* What is required
Please give again exactly the lines from the top of the material through the line with "More Citation Formats (370, 1365)"; omit each picture.

________________________

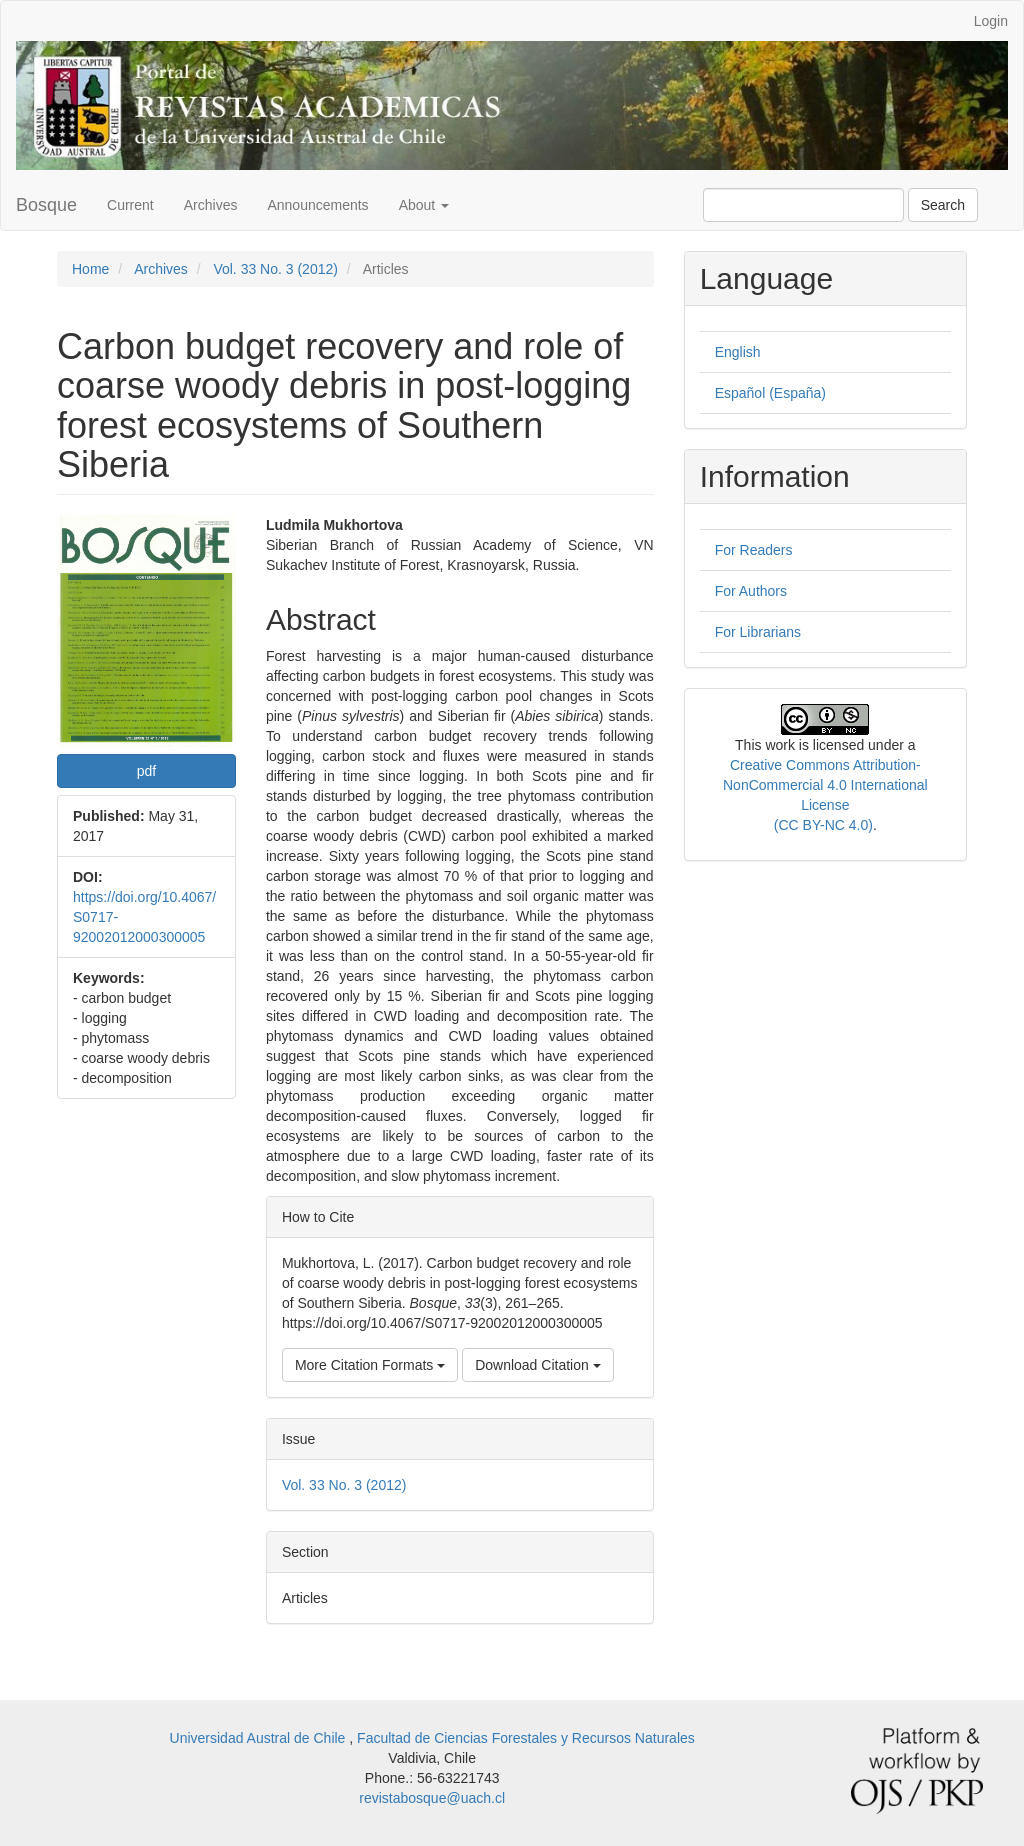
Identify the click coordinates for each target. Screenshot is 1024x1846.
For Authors (751, 591)
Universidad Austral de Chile (260, 1738)
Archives (211, 205)
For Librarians (758, 632)
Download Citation (538, 1365)
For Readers (754, 550)
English (738, 352)
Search (943, 205)
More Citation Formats (370, 1365)
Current (130, 205)
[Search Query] (803, 205)
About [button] (424, 205)
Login (991, 21)
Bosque (46, 205)
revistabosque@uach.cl (432, 1798)
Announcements (317, 205)
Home (90, 269)
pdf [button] (146, 771)
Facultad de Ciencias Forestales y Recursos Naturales (526, 1738)
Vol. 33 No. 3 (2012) (275, 269)
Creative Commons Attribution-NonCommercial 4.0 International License (825, 785)
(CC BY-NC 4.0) (823, 825)
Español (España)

________________________

* Problem solution
Identify the click coordinates for each target. Screenshot is 1024x1846.
For Authors (751, 591)
Universidad Austral de Chile (260, 1738)
Archives (211, 205)
For Librarians (758, 632)
Download Citation (538, 1365)
For Readers (754, 550)
English (738, 352)
Search (943, 205)
More Citation Formats (370, 1365)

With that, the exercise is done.